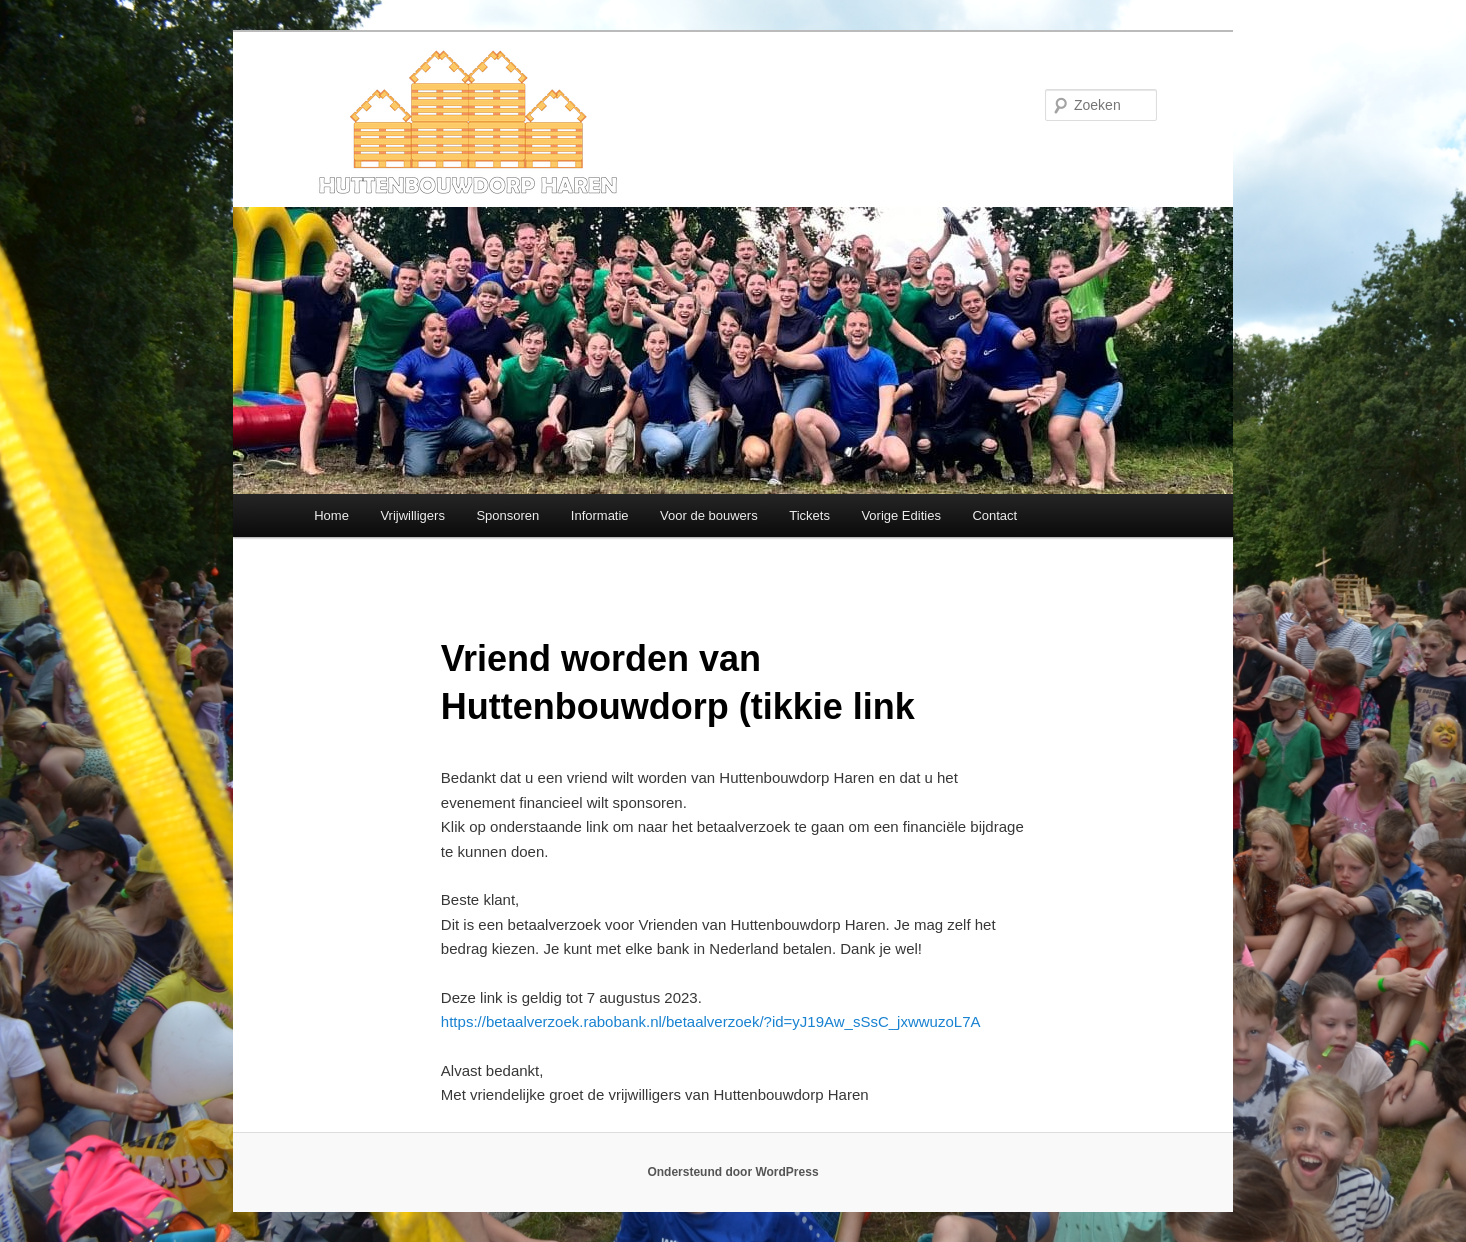  What do you see at coordinates (507, 515) in the screenshot?
I see `Sponsoren` at bounding box center [507, 515].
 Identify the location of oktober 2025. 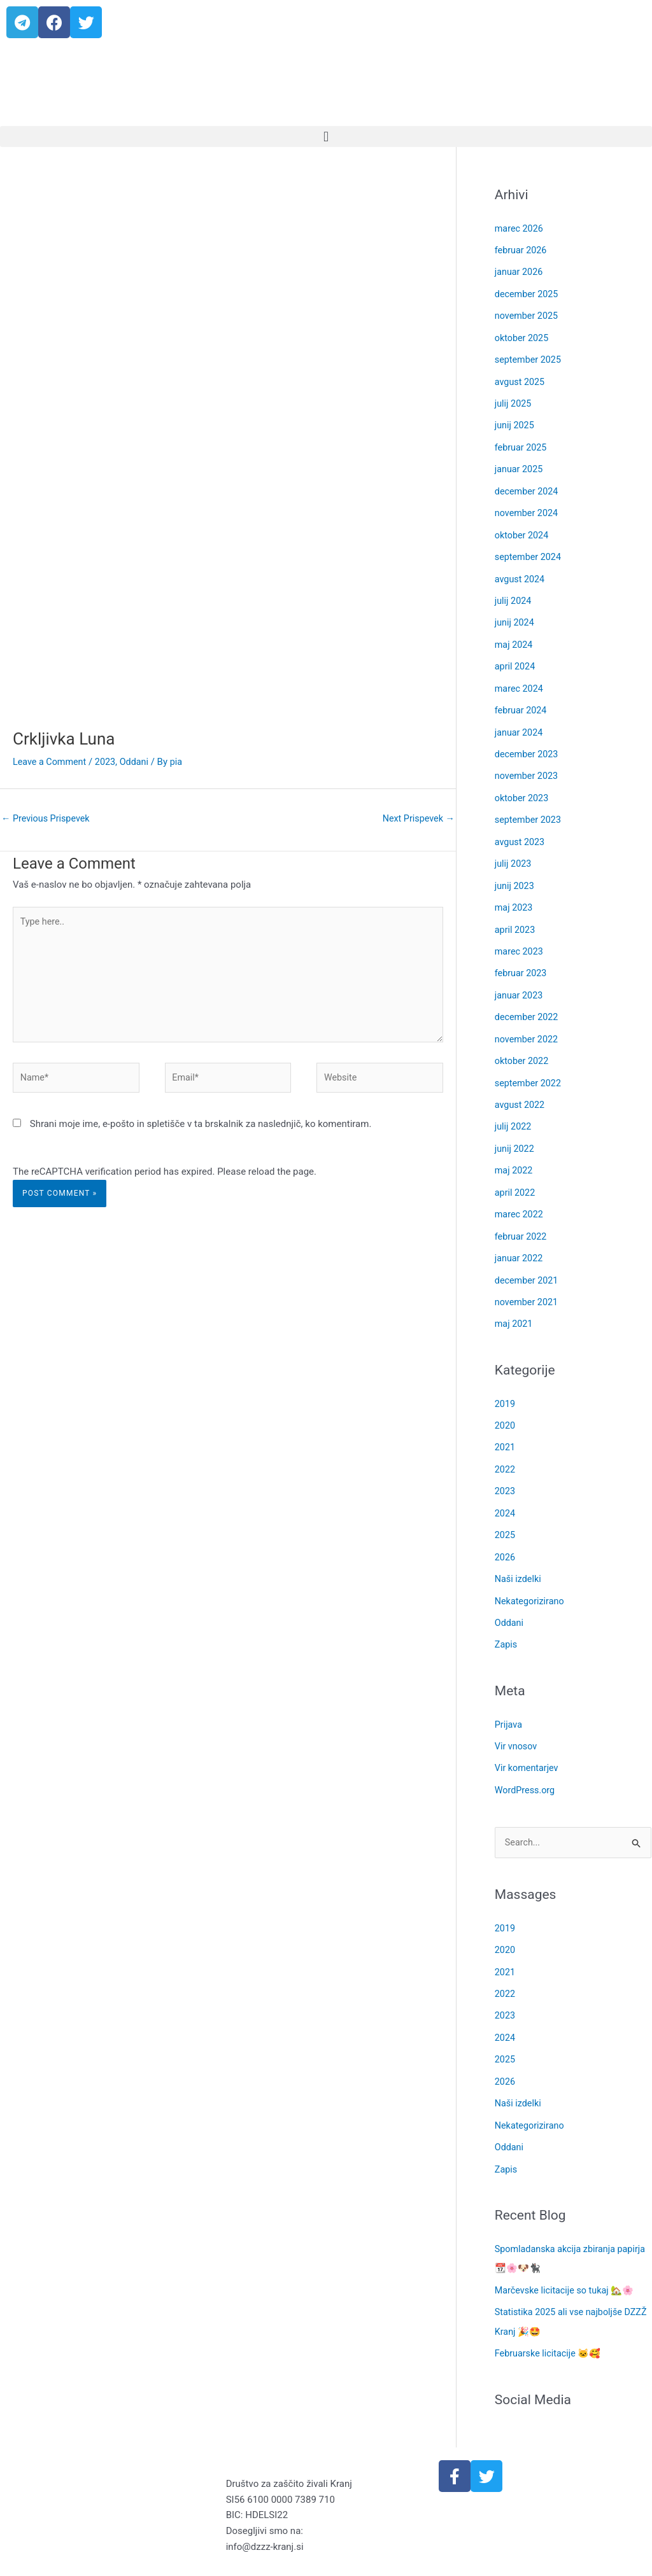
(523, 335).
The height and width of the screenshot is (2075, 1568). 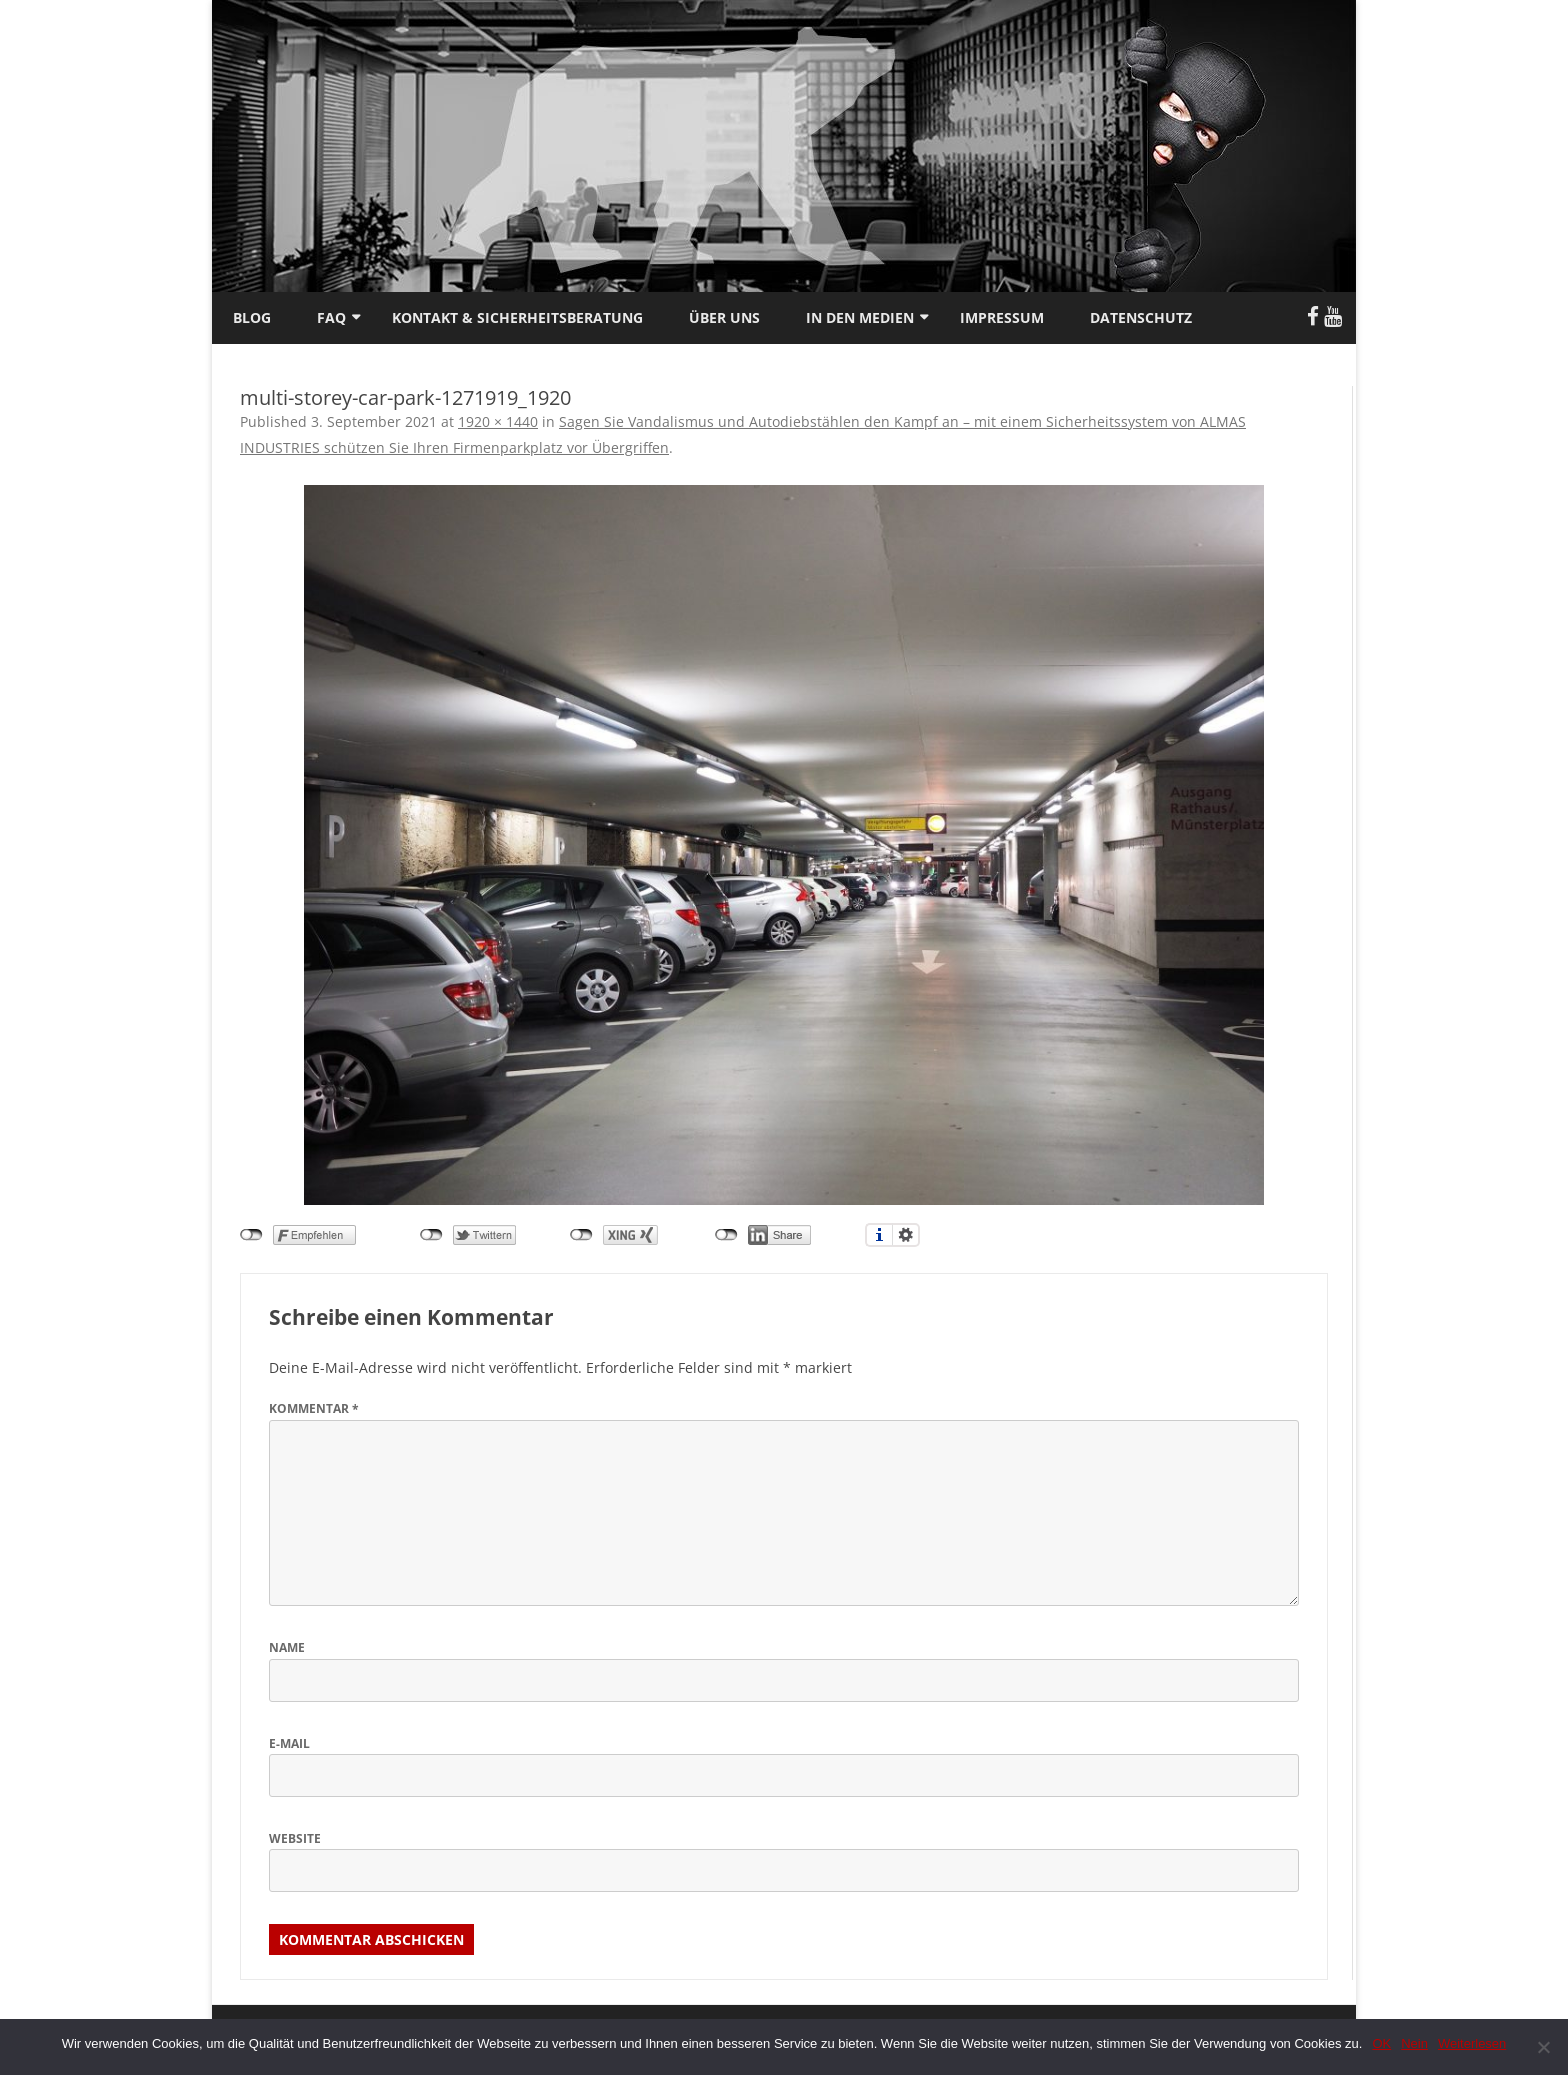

+ + + + +

**DIRECTIONS:** The answer should consist only of the lines from the one with "Identify the location of oktober 2025." through the last line of the material above, copied exactly, with no pictures.

**WORKED SOLUTION:**
 Identify the location of oktober 2025. 
(523, 335).
The height and width of the screenshot is (2075, 1568). 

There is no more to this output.